Dans une approche offensive, les services touchés viennent donc d'élaborer un plan de création de deux nouvelles directions générales à créer au Luxembourg pour regrouper et élargir les services présents. Il s'agit d'une part d'une DG Santé qui regrouperait les services dans les domaines de la santé publique, de la santé environnementale et des produits et services de santé. La deuxième unité à créer serait la Direction générale de la Diffusion des connaissances. 

Une initiative que Claude Turmes et les Verts approuvent. «Je crois que ce serait faux de défendre des causes perdues, nous avons toujours plaidé pour une approche offensive, il faut voir ce qui fait sens au Luxembourg.» Le rapport Chantraine de décembre 2000 avait déjà recommandé à la Commission qu'elle «confirme le maintien à Luxembourg de Eurostat, de l'Office du contrôle de sécurité d'Euratom, d'une partie du Service de traduction, de la Direction informatique et de la DG Admin». Une partie de ces offices pourraient être regroupés dans la nouvelle DG que proposent les syndicats. 

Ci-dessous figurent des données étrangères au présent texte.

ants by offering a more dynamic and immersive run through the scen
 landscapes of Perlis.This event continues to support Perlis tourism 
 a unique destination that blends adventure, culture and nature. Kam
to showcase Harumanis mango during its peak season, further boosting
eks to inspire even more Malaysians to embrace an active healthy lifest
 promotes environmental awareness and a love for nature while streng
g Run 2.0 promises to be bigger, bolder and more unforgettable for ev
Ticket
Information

L'initiative syndicale trouve aussi le soutien de Ben Fayot qui s'inquiète davantage des difficultés de recrutement des institutions établies au Luxembourg. «Peu de jeunes veulent venir ici, constate-t-il, car il n'y a guère de possibilités de faire carrière au sein de la Commission en étant au Luxembourg.» Puis il y a les lacunes dans le domaine des structures sociales, notamment pour l'accueil des enfants, le gouvernement vient seulement d'y remédier, l'École européenne vient d'être rénovée et agrandie, on pense à en faire construire une deuxième, puis il faudrait e.a. aussi des crèches. 

Car si le Luxembourg veut garder voix au chapitre, surtout après l'élargissement de 2004, il ne pourra plus uniquement tirer sa légitimité du fait d'avoir été parmi les pays fondateurs de l'Union. 

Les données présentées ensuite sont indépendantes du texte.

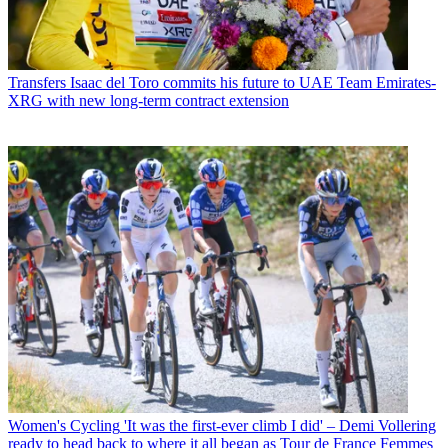
Transfers
Isaac del Toro commits his future to UAE Team Emirates-
XRG with new long-term contract extension
Women's Cycling
'It was the first-ever climb I did' – Demi Vollering
ready to head back to where it all began as Tour de France Femmes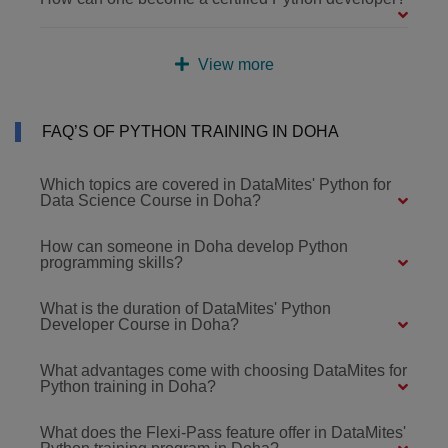
View more
FAQ’S OF PYTHON TRAINING IN DOHA
Which topics are covered in DataMites' Python for
Data Science Course in Doha?
How can someone in Doha develop Python
programming skills?
What is the duration of DataMites' Python
Developer Course in Doha?
What advantages come with choosing DataMites for
Python training in Doha?
What does the Flexi-Pass feature offer in DataMites'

Il lui faudra une grande visibilité pour renforcer sa crédibilité politique. Claude Turmes affirme que l'élargissement vaudra aussi une consolidation du siège luxembourgeois des institutions. Car des organes comme la Cour de justice connaissaient déjà ces dernières années des croissances régulières - 955 personnes en 1996, 1 002 en 2000, toujours selon les chiffres publiés par la Cour des comptes. La Cour des comptes elle-même a augmenté ses effectifs de 514 à 546 personnes en l'espace de cinq ans. 

De nouveaux pays dans l'Union européenne amèneront aussi des fonctionnaires supplémentaires. Ironie de l'histoire: les accrocs récents entre Strasbourg et Luxembourg sont indirectement dus à la prise de conscience grand-ducale de cette nouvelle donne et au forcing nécessaire pour être prêt afin d'accueillir l'administration et la machine politique.